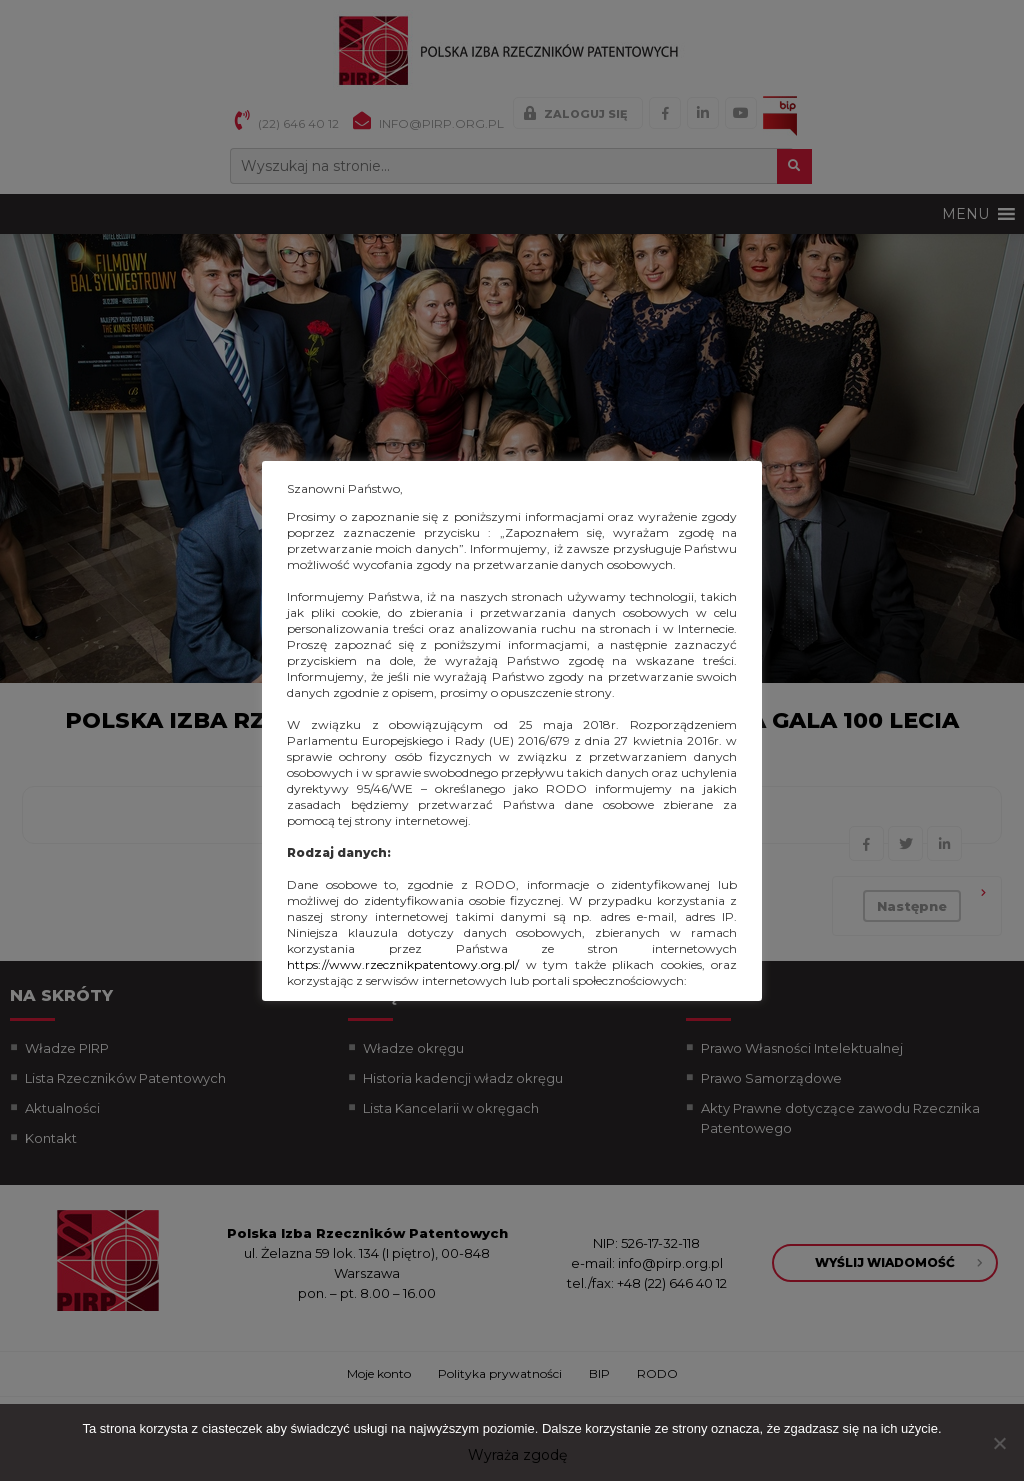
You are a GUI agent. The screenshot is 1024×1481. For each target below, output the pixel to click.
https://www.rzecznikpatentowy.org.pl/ (403, 964)
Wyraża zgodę (517, 1455)
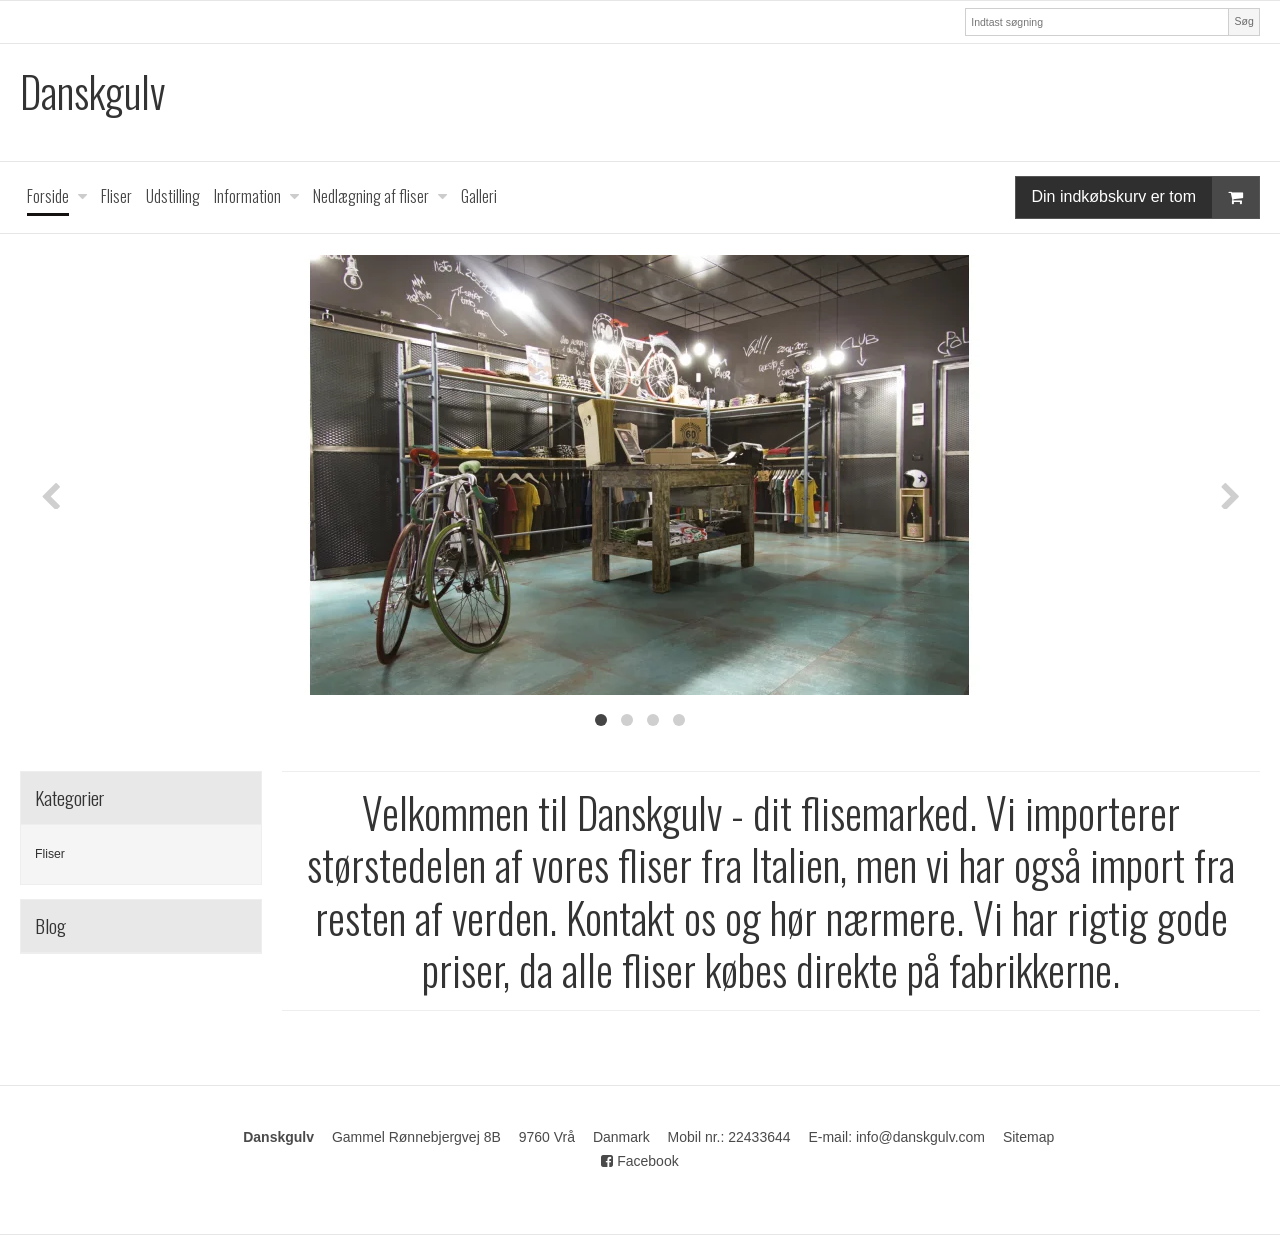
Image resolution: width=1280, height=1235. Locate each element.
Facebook (639, 1161)
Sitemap (1028, 1137)
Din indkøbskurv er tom (1146, 197)
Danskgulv (92, 91)
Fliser (50, 854)
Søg (1243, 21)
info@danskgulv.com (920, 1137)
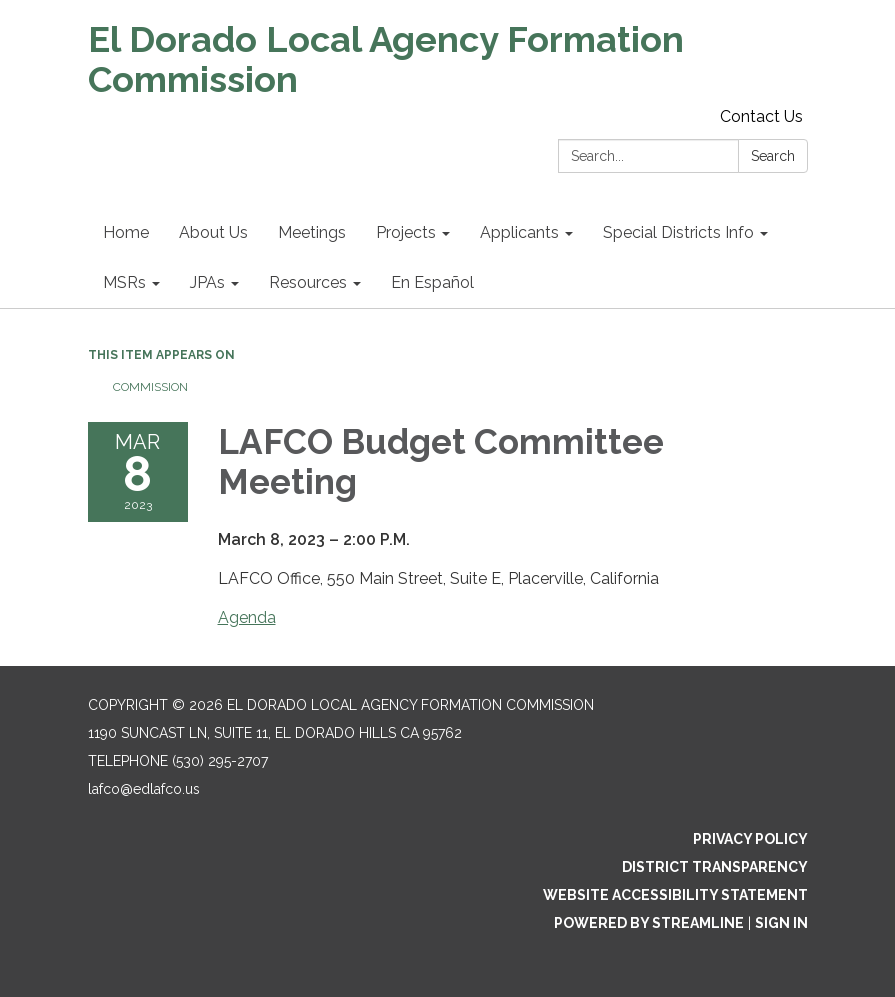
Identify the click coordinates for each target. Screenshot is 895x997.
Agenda (247, 617)
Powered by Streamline (649, 923)
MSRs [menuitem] (124, 282)
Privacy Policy (750, 839)
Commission (150, 387)
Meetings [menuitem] (312, 232)
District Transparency (715, 867)
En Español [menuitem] (432, 282)
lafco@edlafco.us (144, 789)
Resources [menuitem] (308, 282)
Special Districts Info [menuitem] (678, 232)
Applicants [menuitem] (519, 232)
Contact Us (761, 116)
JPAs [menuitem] (207, 282)
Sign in (781, 923)
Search (773, 156)
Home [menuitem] (126, 232)
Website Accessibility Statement (675, 895)
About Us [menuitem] (213, 232)
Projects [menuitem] (406, 232)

— WORK REQUIRED —
Each entry above must be repeated word for word, minus its images.

— EXERCISE SOLUTION —
You are a GUI agent. The screenshot is 1024×1481. For each target below, output the pixel to click.
https://www.rzecznikpatentowy.org.pl/ (403, 964)
Wyraża zgodę (517, 1455)
Image resolution: width=1280, height=1235. Locate each element.
Facebook (639, 1161)
Sitemap (1028, 1137)
Din indkøbskurv er tom (1146, 197)
Danskgulv (92, 91)
Fliser (50, 854)
Søg (1243, 21)
info@danskgulv.com (920, 1137)
Identify the click coordinates for each target. Screenshot is 895x997.
Agenda (247, 617)
Powered by Streamline (649, 923)
MSRs [menuitem] (124, 282)
Privacy Policy (750, 839)
Commission (150, 387)
Meetings [menuitem] (312, 232)
District Transparency (715, 867)
En Español [menuitem] (432, 282)
lafco@edlafco.us (144, 789)
Resources [menuitem] (308, 282)
Special Districts Info [menuitem] (678, 232)
Applicants [menuitem] (519, 232)
Contact Us (761, 116)
JPAs [menuitem] (207, 282)
Sign in (781, 923)
Search (773, 156)
Home [menuitem] (126, 232)
Website Accessibility Statement (675, 895)
About Us [menuitem] (213, 232)
Projects [menuitem] (406, 232)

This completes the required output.